Bernice also seems to like that little weird cook on the TV,
so Auntie Val puts that on three times a day. Thank heavens for the CBC and Canadian content, she thinks. No matter what her state before the show – moaning, thrashing, snoring or peacefully resting – when that man comes on Bernice is rapt (as rapt as you can be with your eyes closed) with attention. Years later, she will remember an added detail that had escaped her; Valene could feel impatience in the room after the show ended. She would also construct that she heard shuffling upstairs after she went to the kitchen, but in her heart she knows that is not true. What she does know for sure is that she leaves as soon as the show is on and that when she returns later there is a feeling of accomplishment or business in the room.

Sure, it took time to get the schedule down, but they seem to have made a peaceful place. Not like the first day when they yelled at each other, mouths closed and eyes flashing (two open and two closed). Maybe it was the shock of seeing Bernice skinny, with flesh hanging on her, that scared her enough to yell. Maybe she wanted to yell until Bernice opened her eyes. Whatever the reason, they did not yell now. They don’t speak and they don’t quietspeak. Sometimes, though, she can feel an electric buzz of awareness, of live voice or spirit and maybe of needing to communicate from her niece. When she feels that, she pulls her chair closer and hums to her, singing old songs, pow wow 69ers and some show tune that she can’t get out of her head. Other times, when she feels that buzz, she will just hug Bernice or pat her hand.

It feels insignificant in the scope of things, with her there, peeing on the sly (no one knows when she goes), eating a
handful of this and a handful of that. Still, she can’t really measure the value of being able, having to touch someone, let alone what it is like to need to be touched with love.

Mostly, Valene thinks that Bernice is tired. She believes her niece doesn’t want to have to talk, to answer, to be a part of some time when she needs to think. Val imagines she is afraid that if she opens her mouth she will let out those little parts, like atoms or some parts of her that are forming the new her. Like, if she thought that if she mixed them up by talking or paying attention, or even by moving too fast, that new her would be stuck where it is Now. Valene won’t let that happen. In her mind, she likens it to being knocked up – you have to lay off the booze and smokes until the baby is ready to come out. Only this time it was talking and joking Birdie has to avoid. She wants everyone to let her just be – and be quiet until the time is right. She is not ready yet.

Freda and Lola disappear for hours, clatter around in their heels and have periods that feel remarkably like silence around each other. Val knows herself well enough to know that she will not let up. She sits near Bernice and hums the old songs, does beading on the bed beside her, cleans her up and has full conversations with her.

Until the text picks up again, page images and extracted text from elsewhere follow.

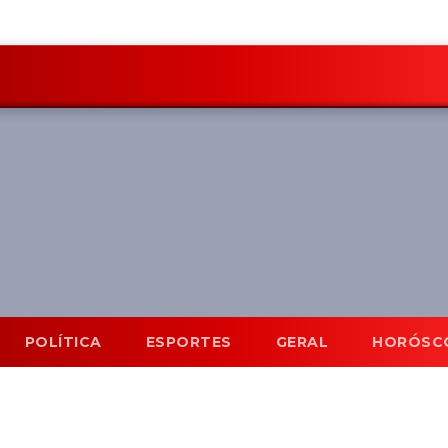
POLÍTICA
ESPORTES
GERAL
HORÓSC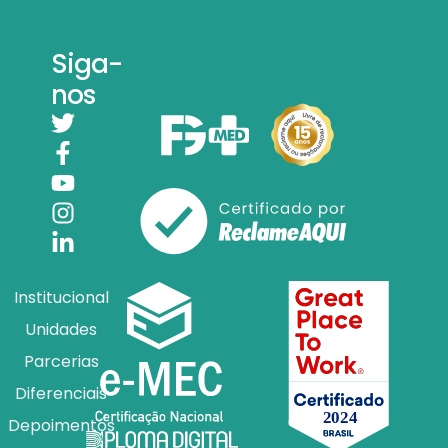
Siga-
nos
Institucional
Unidades
Parcerias
Diferenciais
Depoimentos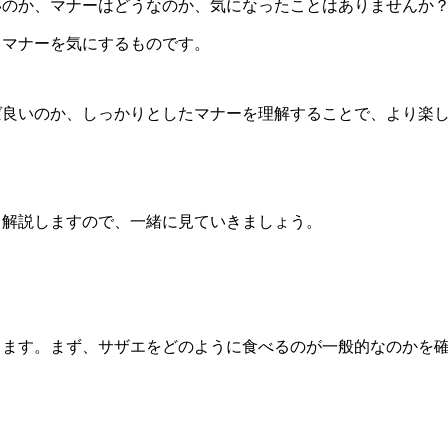
いのか、マナーはどうなのか、気になったことはありませんか
、マナーを気にするものです。
ば良いのか、しっかりとしたマナーを理解することで、より楽
く解説しますので、一緒に見ていきましょう。
ります。まず、サザエをどのように食べるのが一般的なのかを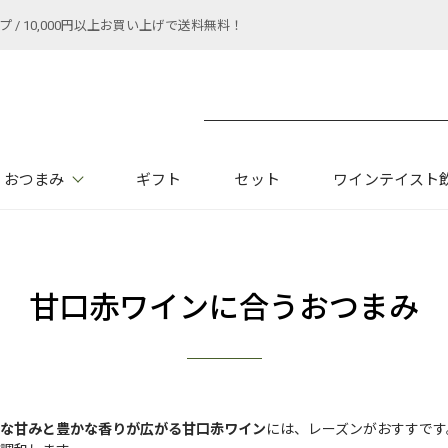
 10,000円以上お買い上げで送料無料！
おつまみ
ギフト
セット
ワインテイスト
甘口赤ワインに合うおつまみ
な甘みと豊かな香りが広がる甘口赤ワイン
には、レーズンがおすすです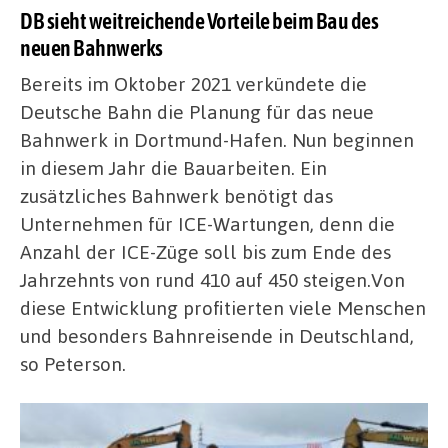
DB sieht weitreichende Vorteile beim Bau des
neuen Bahnwerks
Bereits im Oktober 2021 verkündete die
Deutsche Bahn die Planung für das neue
Bahnwerk in Dortmund-Hafen. Nun beginnen
in diesem Jahr die Bauarbeiten. Ein
zusätzliches Bahnwerk benötigt das
Unternehmen für ICE-Wartungen, denn die
Anzahl der ICE-Züge soll bis zum Ende des
Jahrzehnts von rund 410 auf 450 steigen.Von
diese Entwicklung profitierten viele Menschen
und besonders Bahnreisende in Deutschland,
so Peterson.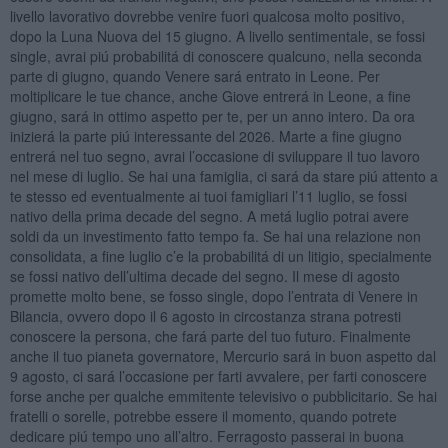
livello lavorativo dovrebbe venire fuori qualcosa molto positivo,
dopo la Luna Nuova del 15 giugno. A livello sentimentale, se fossi
single, avrai piú probabilitá di conoscere qualcuno, nella seconda
parte di giugno, quando Venere sará entrato in Leone. Per
moltiplicare le tue chance, anche Giove entrerá in Leone, a fine
giugno, sará in ottimo aspetto per te, per un anno intero. Da ora
inizierá la parte piú interessante del 2026. Marte a fine giugno
entrerá nel tuo segno, avrai l’occasione di sviluppare il tuo lavoro
nel mese di luglio. Se hai una famiglia, ci sará da stare piú attento a
te stesso ed eventualmente ai tuoi famigliari l’11 luglio, se fossi
nativo della prima decade del segno. A metá luglio potrai avere
soldi da un investimento fatto tempo fa. Se hai una relazione non
consolidata, a fine luglio c’e la probabilitá di un litigio, specialmente
se fossi nativo dell’ultima decade del segno. Il mese di agosto
promette molto bene, se fosso single, dopo l’entrata di Venere in
Bilancia, ovvero dopo il 6 agosto in circostanza strana potresti
conoscere la persona, che fará parte del tuo futuro. Finalmente
anche il tuo pianeta governatore, Mercurio sará in buon aspetto dal
9 agosto, ci sará l’occasione per farti avvalere, per farti conoscere
forse anche per qualche emmitente televisivo o pubblicitario. Se hai
fratelli o sorelle, potrebbe essere il momento, quando potrete
dedicare piú tempo uno all’altro. Ferragosto passerai in buona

“You know, my girl,” she says to her one afternoon, “you didn’t have to disappear when I went … away. Could’a …” But even the extraordinarily resourceful woman doesn’t have the words to describe where she had gone or why. “I heard about you, you know. Looked out for you when you lived … in Edmonton. On your own.” Valene can’t bring herself to mention that she, herself, went mad with worry when Bernice’s
visits stopped. She struggles to tell her niece about the nights she wandered in and out of the bars downtown, asked about Bernice at shelters and walked the paths of the ravine. That she felt relief when she heard she went to Loon and even when she went to the San. Both were preferable to … what she could never talk about.